Interview: Jeremy Todd

The chief executive of Family Lives tells Annette Rawstrone how working collaboratively has helped its users

Jeremy Todd
Jeremy Todd

Working collaboratively with other third sector organisations should be instinctive for charities, according to Jeremy Todd, chief executive of Family Lives.

The national family support charity, which provides telephone, email and online support to families as well as working in schools, children's centres, GP surgeries and prisons, has always referred its service users to other support organisations. But Todd says that in recent years the charity has become more engaged in strategic partnerships to enhance its value to service users - and to save money.

"I introduced collaborative working three years ago when I joined the charity," says Todd. "The intention to work collaboratively came before the funding cuts. The voluntary sector should always be looking for effective collaborations: it should be part of our DNA." He adds that this helps avoid duplication of services and makes them as inclusive as possible.

Family Lives currently works in partnership with charities including Families Need Fathers, the childhood continence charity Eric and Richard House Children's Hospice. The charity Marriage Care reroutes calls to the Family Lives helpline and, in turn, Family Lives refers back parents who request face-to-face counselling.

"We found that we had the capacity, experience, infrastructure and commitment to their values," says Todd. "If we did not collaborate, services would have stopped and become less available or less robust."

Since July 2011, all calls to the Family Lives helpline between midnight and 7am are redirected to the Samaritans helpline. This enables the charity to continue offering 24-hour support: Todd estimates that this partnership has saved his charity £75,000.

He says: "Lots of our collaborations occur through previous relationships established by the policy and communications teams and my role as chief executive. Through our direct connections, we hear of organisations we could work with. For example, we work with the children's hospice because a percentage of our callers address significant health issues and we're in a position to offer wraparound, 24-hour helpline services to families the charity would not otherwise be able to provide for.

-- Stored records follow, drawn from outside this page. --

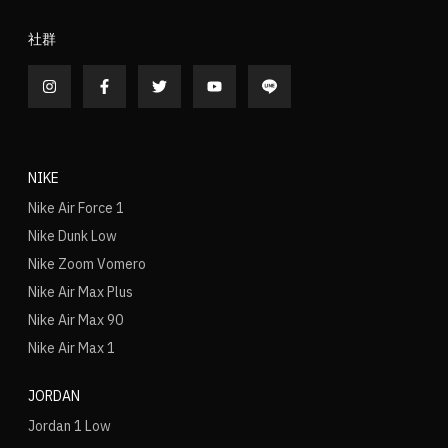
社群
NIKE
Nike Air Force 1
Nike Dunk Low
Nike Zoom Vomero
Nike Air Max Plus
Nike Air Max 90
Nike Air Max 1
JORDAN
Jordan 1 Low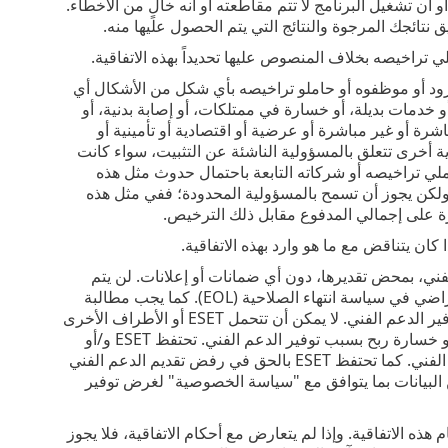
ن تشغيل البرنامج لا تتم مقاطعته أو أنه خالٍ من الأخطاء.
تائجك المرجوة والنتائج التي يتم الحصول عليها منه.
ي تراخيصه بخلاف المنصوص عليها تحديداً بهذه الاتفاقية.
لمزود أو موظفوه أو حاملو تراخيصه بأي شكل من الأشكال أي
 خدمات بديلة، أو خسارة في ممتلكات، أو إصابة بدنية، أو
ة أو غير مباشرة أو عرضية أو اقتصادية أو تأمينية أو
ية أخرى تتعلق بالمسؤولية الناشئة عن التثبيت، سواء كانت
املي تراخيصه أو شركاته التابعة باحتمال حدوث مثل هذه
، ولكن يجوز أن تسمح بالمسؤولية المحدودة؛ ففي مثل هذه
رة على إجمالي المدفوع مقابل ذلك الترخيص.
 الأخرى المكلفة من ESET تقديم الدعم الفني، بمحض تقديرها، دون أي ضمانات أو إعلانات. لن يتم
إرسال أي دعم فني بعد وصول البرنامج أو أي من ميزاته إلى تاريخ انتهاء الصلاحية الافتراضي في سياسة انتهاء الصلاحية (EOL). كما يجب مطالبة
المستخدم النهائي بإجراء نسخ احتياطي لجميع البيانات والبرامج ومرافق البرامج قبل توفير الدعم الفني‎. لا يمكن أن تتحمل ESET أو الأطراف الأخرى
المكلفة من ESET مسؤولية عن أي تلف أو فقد لبيانات أو ممتلكات أو برامج أو أجهزة، أو خسارة ربح بسبب توفير الدعم الفني. تحتفظ ESET و/أو
الأطراف الأخرى المكلفة من ESET بالحق في تحديد أن حل المشكلة خارج نطاق الدعم الفني. كما تحتفظ ESET بالحق في رفض تقديم الدعم الفني
 البيانات بما يتوافق مع "سياسة الخصوصية" لغرض توفير
. يمكن نقل البرنامج من نظام كمبيوتر إلى آخر، ما لم يتعارض مع أحكام هذه الاتفاقية‎. وإذا لم يتعارض مع أحكام الاتفاقية، فلا يجوز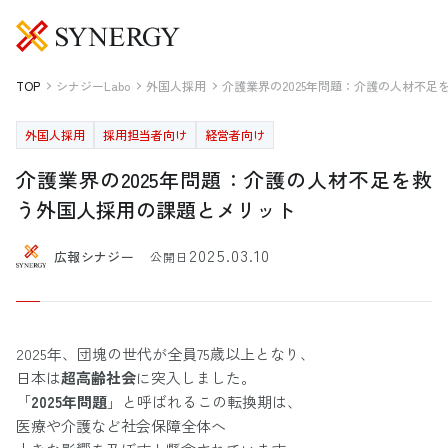
TOP
シナジーLabo
外国人採用
介護業界の2025年問題：介護の人材不
外国人採用
採用担当者向け
経営者向け
介護業界の2025年問題：介護の人材不足を救
う外国人採用の課題とメリット
2025.03.10
広報シナジー
公開日
2025年、団塊の世代が全員75歳以上となり、
日本は
超高齢社会
に突入しました。
「
2025年問題
」と呼ばれるこの転換期は、
医療や介護など社会保障全体へ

"A lot of our networks already exist. When there are areas that we want to improve on, we begin the conversations: this can take a long time, perhaps upwards of a year, to gain trust and confidence."

Todd believes it is important for charities to question whether they are user-led. "They should think outside the box, not be territorial and look at new ways of working to benefit the user," he says. "If users are at the heart of services, it is easy to ask who we could work in partnership with."

When forming a new partnership, Todd ensures a memorandum of understanding is drawn up to outline expectations and allow both parties to evaluate the service delivery. He says a pilot period is essential and it is important to ensure that senior teams are kept fully informed.

He adds: "Competition within the sector is important to ensure efficiency and effective delivery, but organisations should be open to entering into collaborative working if they do not have the capacity to survive without collaborative support. For us, the key thing is the families that we help - that is the end goal, not that we do everything with them. It is important to recognise your limitations."